Driving the Huron Bay-Peshekee River Grade was serendipitous, and one of the highlights of our visit to the central part of Michigan’s Upper Peninsula.
Our search for moose brought us to The Grade. There are signs, brochures and displays about the moose all over the area around Michigamme where we camped. Shops sell t-shirts and hats adorned with their likeness. Restaurants are even named for them, like The Moose Drop Inn.
Being from the southern Lower Peninsula, where we usually only encounter wildlife when our cars make unfortunate contact with a deer on a dark road, so we were excited about the possibility of seeing a moose in the woods. Armed with some vague directions from a park ranger, we set off west on U.S. 41. It was early evening, the time moose typically venture out to marshes and rivers to eat.
There were a few different roads branching off 41 we were told we could try. We turned down the Huron Bay-Peshekee River Grade going north, because it was the first road that looked passable. The road was paved for the first few miles, but still incredibly bumpy, so it was slow going. It’s an old railroad bed that was never used, because as soon as it was built, it was deemed unsafe. When they decided to turn it into a road, they just buried the ties with sand and gravel, which is why it’s so rough.
We were in the woods, no doubt, with thick, tall trees on either side. Then on our left the forest opened up, and we were driving along the beautiful, swift flowing Peshekee River. It’s a wild, wilderness waterway with pines growing along its banks. This is something else you don’t find in the southern Lower Peninsula. We gazed out the windows of the truck, slack-jawed, just like good tourists do. The silence was broken occasionally with, “Oh, look at that! It’s so beautiful! Wow!”
We followed the river for several miles. Here and there we saw a few small houses and cabins. We passed the McCormick Tract Wilderness Area that’s part of the Ottawa National Forest, then the pavement ended. The houses and cabins disappeared too. We crossed a few different bridges, and went through passes that were cut through the hard rock of the Huron Mountains. Yes, Michigan has mountains. Very small as far as mountains go, but mountains just the same.
The road narrowed so that there was no way two vehicles traveling opposite directions could pass each other. Then you could hear us mumbling things like, “…the middle of nowhere…” and, “Are you sure you have enough gas?”
Eventually we came to a bridge that crossed a marsh. It looked like the perfect place to spot moose. We waited, but never saw any. We drove a little farther and came to another bridge that wasn’t more than a few loose boards laid across a metal frame.
Then the road turned into a muddy two-track and forked. It was getting dark. The roads weren’t marked with signs anymore. The GPS wasn’t getting a signal, and we didn’t know which way to go. Stories about people who go off the main road and are found dead weeks later in the wilderness circulated through our minds. Without 4-wheel drive to keep us from getting stuck and no map, we decided it was best to turn around. We did have two kids in the back of the truck after all.

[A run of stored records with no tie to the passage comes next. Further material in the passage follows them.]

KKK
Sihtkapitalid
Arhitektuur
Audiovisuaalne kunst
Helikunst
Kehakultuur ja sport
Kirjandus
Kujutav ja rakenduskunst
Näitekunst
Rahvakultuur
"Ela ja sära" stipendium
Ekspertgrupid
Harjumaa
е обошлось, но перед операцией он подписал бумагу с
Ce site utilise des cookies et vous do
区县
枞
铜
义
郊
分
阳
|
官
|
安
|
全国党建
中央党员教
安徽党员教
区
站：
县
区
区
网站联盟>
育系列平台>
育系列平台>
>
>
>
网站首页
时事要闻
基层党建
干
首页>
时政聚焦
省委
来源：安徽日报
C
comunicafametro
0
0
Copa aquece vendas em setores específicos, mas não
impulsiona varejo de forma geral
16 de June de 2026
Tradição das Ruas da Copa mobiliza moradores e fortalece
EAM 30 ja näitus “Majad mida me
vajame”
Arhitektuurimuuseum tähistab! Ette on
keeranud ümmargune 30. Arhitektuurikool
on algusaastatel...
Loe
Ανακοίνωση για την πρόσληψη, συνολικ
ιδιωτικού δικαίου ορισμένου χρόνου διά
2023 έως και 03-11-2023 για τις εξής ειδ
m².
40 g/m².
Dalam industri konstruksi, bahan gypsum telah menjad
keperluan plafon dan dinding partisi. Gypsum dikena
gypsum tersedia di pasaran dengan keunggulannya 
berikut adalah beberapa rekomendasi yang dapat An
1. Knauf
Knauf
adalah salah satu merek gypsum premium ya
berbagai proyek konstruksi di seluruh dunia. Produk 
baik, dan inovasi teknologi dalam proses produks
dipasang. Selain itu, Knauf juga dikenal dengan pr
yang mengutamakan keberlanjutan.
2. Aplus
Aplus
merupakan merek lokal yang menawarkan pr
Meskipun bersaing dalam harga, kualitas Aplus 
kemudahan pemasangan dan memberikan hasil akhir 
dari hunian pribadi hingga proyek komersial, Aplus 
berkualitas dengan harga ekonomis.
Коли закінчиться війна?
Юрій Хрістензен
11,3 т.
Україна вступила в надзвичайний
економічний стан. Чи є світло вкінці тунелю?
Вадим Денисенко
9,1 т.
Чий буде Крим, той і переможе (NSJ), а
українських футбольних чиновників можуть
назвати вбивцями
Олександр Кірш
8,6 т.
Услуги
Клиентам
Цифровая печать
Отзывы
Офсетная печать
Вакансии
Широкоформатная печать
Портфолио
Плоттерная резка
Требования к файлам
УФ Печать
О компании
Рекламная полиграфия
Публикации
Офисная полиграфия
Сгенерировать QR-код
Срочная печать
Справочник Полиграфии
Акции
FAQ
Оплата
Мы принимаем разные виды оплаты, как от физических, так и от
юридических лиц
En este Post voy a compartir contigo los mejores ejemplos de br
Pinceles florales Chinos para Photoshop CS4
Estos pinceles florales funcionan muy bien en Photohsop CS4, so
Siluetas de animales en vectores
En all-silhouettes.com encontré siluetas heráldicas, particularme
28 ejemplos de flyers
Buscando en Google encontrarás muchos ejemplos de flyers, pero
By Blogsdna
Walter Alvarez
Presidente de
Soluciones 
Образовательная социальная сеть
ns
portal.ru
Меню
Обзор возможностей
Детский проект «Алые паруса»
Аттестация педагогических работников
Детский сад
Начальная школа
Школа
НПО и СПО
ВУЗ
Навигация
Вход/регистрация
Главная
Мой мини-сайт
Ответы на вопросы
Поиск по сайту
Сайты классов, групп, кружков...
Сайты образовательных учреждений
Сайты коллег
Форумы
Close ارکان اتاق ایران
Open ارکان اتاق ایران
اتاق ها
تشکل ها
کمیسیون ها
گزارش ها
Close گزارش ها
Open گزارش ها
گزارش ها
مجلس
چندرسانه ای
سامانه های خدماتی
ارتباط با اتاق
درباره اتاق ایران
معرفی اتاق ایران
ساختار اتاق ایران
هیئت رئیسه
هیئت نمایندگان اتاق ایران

We never came across a moose, but I’m so glad we went looking. The scenery along the Huron Bay-Peshekee River Grade was well worth the drive. We all agreed it was more interesting than Disney World. (We’re a strange lot, and maybe the only family in America who isn’t all that impressed with Mickey Mouse.)

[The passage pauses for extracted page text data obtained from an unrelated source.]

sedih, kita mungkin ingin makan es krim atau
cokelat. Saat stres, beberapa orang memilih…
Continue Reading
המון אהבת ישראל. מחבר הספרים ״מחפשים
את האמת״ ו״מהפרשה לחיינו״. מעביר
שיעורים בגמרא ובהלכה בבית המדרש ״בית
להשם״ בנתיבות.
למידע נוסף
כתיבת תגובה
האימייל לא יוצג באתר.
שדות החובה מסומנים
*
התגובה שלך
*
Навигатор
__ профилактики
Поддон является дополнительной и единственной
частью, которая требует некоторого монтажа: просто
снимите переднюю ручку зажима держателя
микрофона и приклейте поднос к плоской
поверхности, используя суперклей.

Back at the campground, where the internet on our cell phones worked, we found out the road is the “long way” to L’Anse and Lake Superior. It wanders through some of the most rugged terrain in the Upper Peninsula, and portions of it are often impassable.
There were trails and old abandoned logging roads branching off The Grade all along the way. One trail leads to a waterfall. Craig Lake State Park, the most remote in Michigan, is on the west side of the river. There are lakes down some of the other roads where folks have off-grid camping cabins. The North Country Trail runs through the McCormick Tract near the Peshekee. People also kayak and fly fish on the river. In the winter, the road isn’t plowed, but people snowmobile and snowshoe.
Sometimes you visit a place, and you can’t get it out of your head, even days and weeks after you’re home. The Peshekee River is one of those places for me. I’ve even dreamed about it in my sleep. I want one of those cabins on the river. In the summer I’d fish from the backyard. In the winter I’d cozy up to the wood stove with a book. It seems like a good place for an introvert.
He’s a 15 second video of the tranquility you’ll find along the Peshekee River.
I do know there’s a lot left to explore along the Huron Bay-Peshekee River Grade, and I’ll be back. I’d love to hike some of the trails and take a 4-wheel drive all the way to L’Anse. I’m not much for kayaking, but I’d fly fish in the Peshekee. And it must be even more stunning in the fall with the trees ablaze in color.
If you find yourself on U.S. 41 headed for L’Anse, turnoff onto the Huron Bay-Peshekee River Grade. Even if you just go a few paved miles, the views are amazing.